When I first tried the HTC Vive, I was amazed at how immersive it was. The graphics didn’t need to be entirely lifelike as they surrounded me, and each fluid movement made me feel like I had entered a holodeck programmed for a variety of experiences.

It was an incredible moment, but then I tried a flight simulator, and I found myself getting dizzy, and as interested as I may be in why the headset could trick my brain into discomfort, it kept me from being the fighter ace I usually am on a television set or monitor.

New VR game Sprint Vector has puke-proof fluid locomotion system.Click To Tweet

VR gaming isn’t expanding as fast as I would like it to, but it is growing to the point that we are expanding video game interfaces. Whatever the science is behind the ‘dizziness effect’ in VR games, game designers and VR developers will have to figure out how to address it and fast.

That being said, there are a few ways to avoid the problems with locomotion in video games, and the new game Sprint Vector has an innovative solution, at least for its genre.

Sprint Vector Outruns Locomotion Issues

VR headsets can make you dizzy because they trick your brain into thinking that motion is happening even when you are sitting still. That sucks, but how do you convince your brain that you aren’t, in fact, jumping off of a sheer cliff, twisting and flipping your way safely toward the ground?

In Sprint Vector, the answer to that question is the Fluid Locomotion System, which is their unique control scheme. Each movement has a corresponding physical motion that goes with it, and because the responses of the game are so fine tuned with the inputs from the controllers, your brain doesn’t freak out. Whether it is too busy multitasking, or it just needed the rest of the body to move to not freak out at jumping off of a building, we don’t know, but we’re happy it works.

Here are some examples of the Fluid Locomotion System in action:

To run, you pull a trigger on the controller and swing your arm backward, as if you are pushing with a ski-pole. Reportedly the motion feels a lot like skating when you get used to it, and it combines seamlessly with the other movement methods such as jumping, flying, climbing and swerving.

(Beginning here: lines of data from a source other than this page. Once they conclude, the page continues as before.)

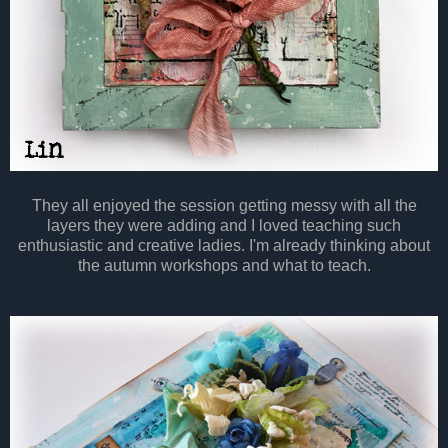
They all enjoyed the session getting messy with all the
layers they were adding and I loved teaching such
enthusiastic and creative ladies. I'm already thinking about
the autumn workshops and what to teach.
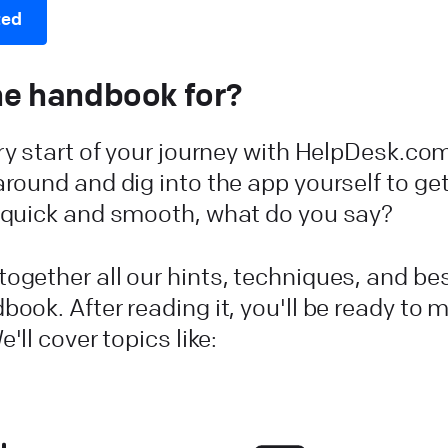
ted
he handbook for?
ery start of your journey with HelpDesk.co
around and dig into the app yourself to get
t quick and smooth, what do you say?
ogether all our hints, techniques, and be
book. After reading it, you'll be ready to 
e'll cover topics like:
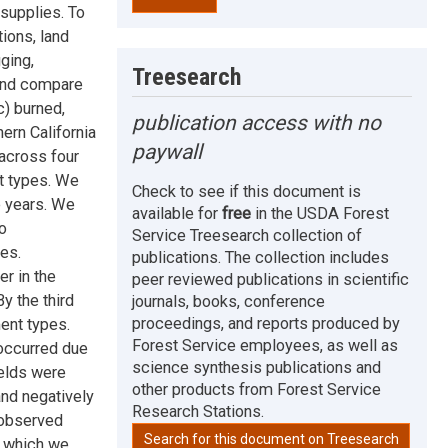
supplies. To
ions, land
ging,
Treesearch
 and compare
c) burned,
publication access with no
ern California
paywall
across four
t types. We
Check to see if this document is
e years. We
available for
free
in the USDA Forest
o
Service Treesearch collection of
es.
publications. The collection includes
er in the
peer reviewed publications in scientific
y the third
journals, books, conference
proceedings, and reports produced by
ent types.
Forest Service employees, as well as
 occurred due
science synthesis publications and
ields were
other products from Forest Service
and negatively
Research Stations.
 observed
Search for this document on Treesearch
, which we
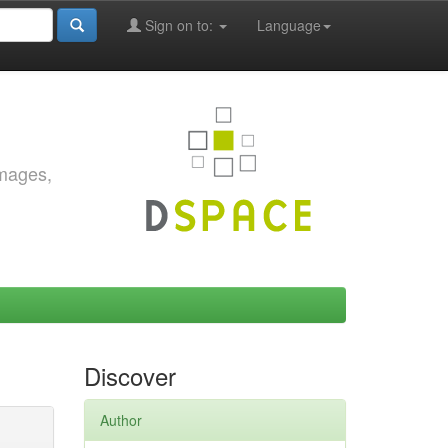
Sign on to:
Language
images,
Discover
Author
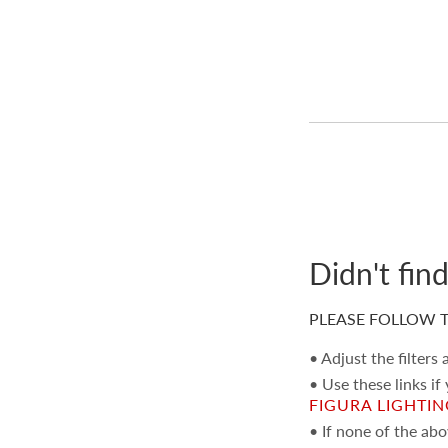
Textile Wallcoverings
(530)
Vinyls
(354)
Specialties / Metallics
(385)
Murals / Panels
(356)
Tapes
(653)
Gimps / Braids
(601)
Fringes
(471)
Didn't fin
Bullions
(197)
Cords
(802)
PLEASE FOLLOW T
Tiebacks / Tassels
(142)
• Adjust the filters
Tufts / Rosettes
(20)
• Use these links if
Chandeliers / Pendants
(2)
FIGURA LIGHTI
• If none of the ab
Floor Lamps
(8)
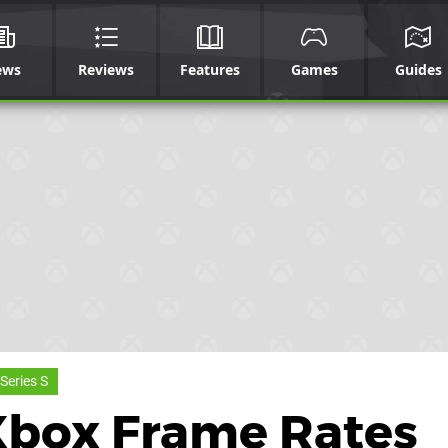
ews
Reviews
Features
Games
Guides
Series S
 Xbox Frame Rates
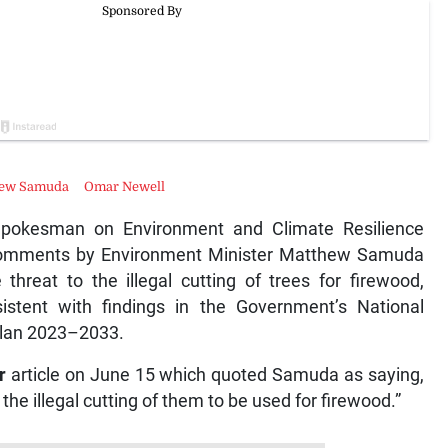
hew Samuda
Omar Newell
pokesman on Environment and Climate Resilience
 comments by Environment Minister Matthew Samuda
threat to the illegal cutting of trees for firewood,
istent with findings in the Government’s National
lan 2023–2033.
r
article on June 15 which quoted Samuda as saying,
the illegal cutting of them to be used for firewood.”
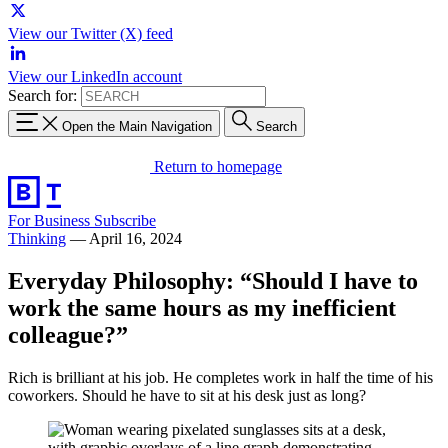
View our Twitter (X) feed
View our LinkedIn account
Search for:
Open the Main Navigation
Search
Return to homepage
For Business
Subscribe
Thinking
—
April 16, 2024
Everyday Philosophy: “Should I have to
work the same hours as my inefficient
colleague?”
Rich is brilliant at his job. He completes work in half the time of his
coworkers. Should he have to sit at his desk just as long?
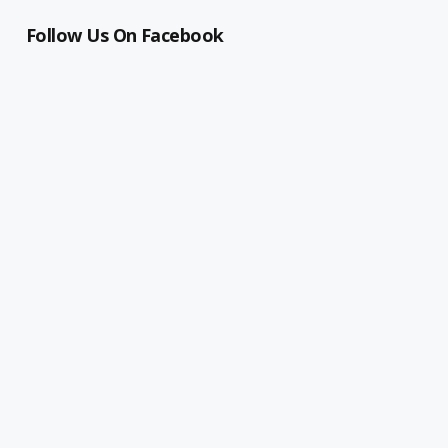
Follow Us On Facebook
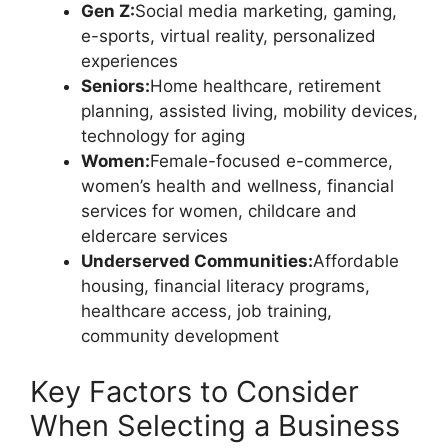
Gen Z:
Social media marketing, gaming,
e-sports, virtual reality, personalized
experiences
Seniors:
Home healthcare, retirement
planning, assisted living, mobility devices,
technology for aging
Women:
Female-focused e-commerce,
women’s health and wellness, financial
services for women, childcare and
eldercare services
Underserved Communities:
Affordable
housing, financial literacy programs,
healthcare access, job training,
community development
Key Factors to Consider
When Selecting a Business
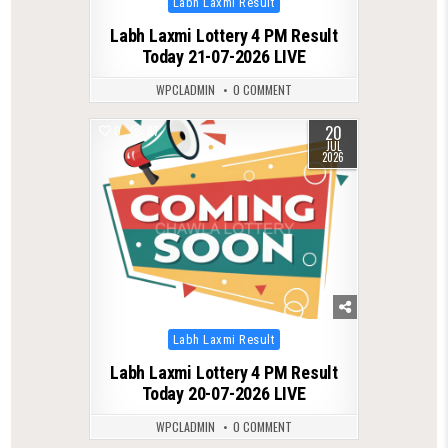
Labh Laxmi Result
in
Labh Laxmi Lottery 4 PM Result
Today 21-07-2026 LIVE
WPCLADMIN
0 COMMENT
20
0
87
JUL
2026
Posted
Labh Laxmi Result
in
Labh Laxmi Lottery 4 PM Result
Today 20-07-2026 LIVE
WPCLADMIN
0 COMMENT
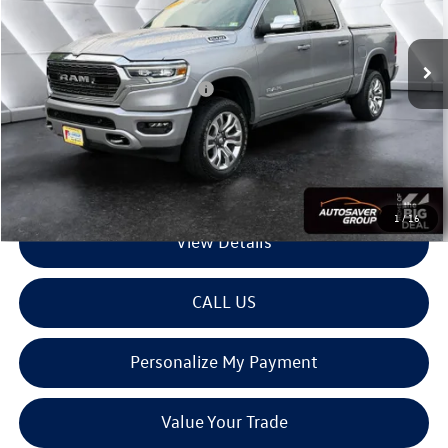
Less
49,242 mi
Ext.
Int.
Sale Price:
$44,980
Documentation Fee
+$599
Big Deal Plus+ Maintenance Plan
No Charge
Montpelier Deal:
$45,579
Transparent pricing! No hidden fees, ever.
1
/
16
View Details
CALL US
Personalize My Payment
Value Your Trade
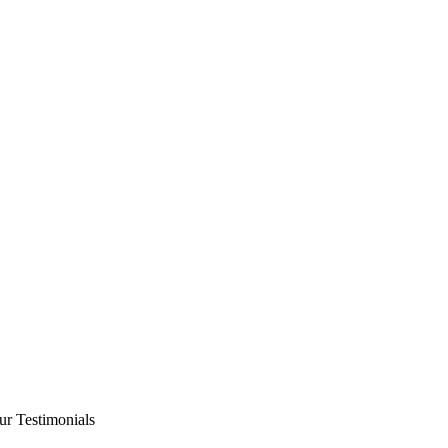
ur Testimonials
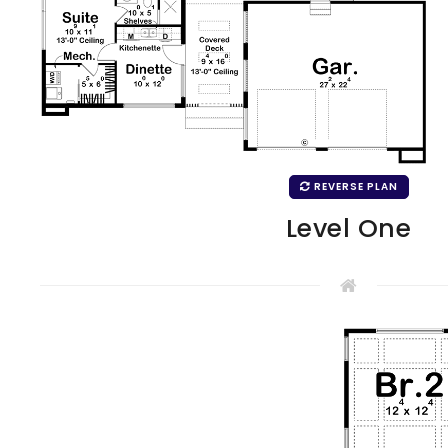
REVERSE PLAN
Level One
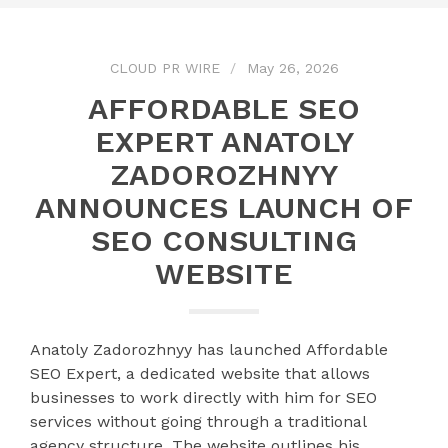
CLOUD PR WIRE
May 26, 2026
AFFORDABLE SEO
EXPERT ANATOLY
ZADOROZHNYY
ANNOUNCES LAUNCH OF
SEO CONSULTING
WEBSITE
Anatoly Zadorozhnyy has launched Affordable
SEO Expert, a dedicated website that allows
businesses to work directly with him for SEO
services without going through a traditional
agency structure. The website outlines his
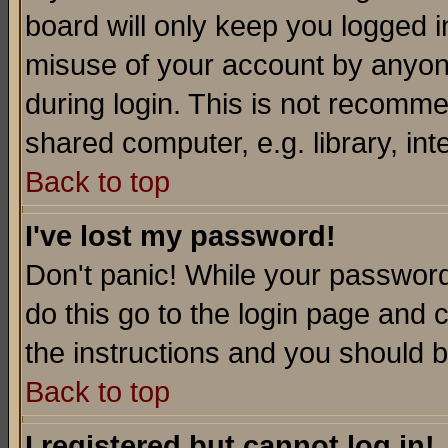
board will only keep you logged i
misuse of your account by anyone
during login. This is not recomm
shared computer, e.g. library, inte
Back to top
I've lost my password!
Don't panic! While your password 
do this go to the login page and 
the instructions and you should b
Back to top
I registered but cannot log in!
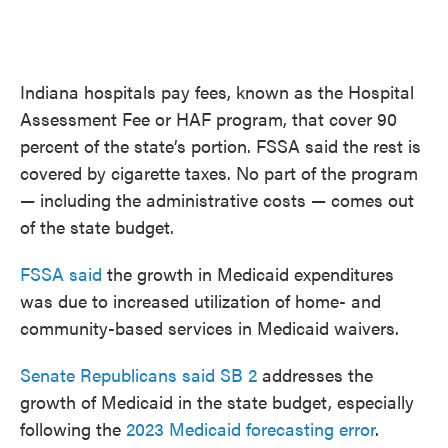
Indiana hospitals pay fees, known as the Hospital
Assessment Fee or HAF program, that cover 90
percent of the state’s portion. FSSA said the rest is
covered by cigarette taxes. No part of the program
— including the administrative costs — comes out
of the state budget.
FSSA said
the growth in Medicaid expenditures
was due to increased utilization of home- and
community-based services in Medicaid waivers.
Senate Republicans said SB 2
addresses the
growth of Medicaid in the state budget, especially
following the
2023 Medicaid forecasting error
.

Jumping is done by using another button on the controller, and timing counts as it will determine the height of your jump. If you get good at it, you can double jump by using the other controller at the same time.

Climbing is kind of like running but imagine swinging instead of skating.

Then we have my personal favorite: Swerving. Swerving lets you move quickly from side to side, and it will be used to quickly dodge objects while running at full-speed. I’m hoping that swerving is extra cool because if it is then that means that playing a running back in VR football games may have a future.

Locomotion in VR’s Future

Sprint Vector has a unique control method, and it will be interesting to see how well it works and how fun it is to play. For now, we’ll have to stick with cockpits, which really only work for vehicle games, and teleportation, which is fun but can kind of kill the immersion effect that comes with a VR headset.

Other games might think about utilizing the motion controls in a way similar to Sprint Vector, even if copying the control scheme entirely is out of the question. I wouldn’t mind having to move my arms around a little instead of fumble around with the teleportation device in the HTC Vive, and it could add some suspense to games where my character is running around (or away from a monster).

It will be interesting to watch how VR evolves, especially as it trickles down into the mainstream. With all the time it is taking to gain steam; hopefully, VR developers will take this extra time to polish their products.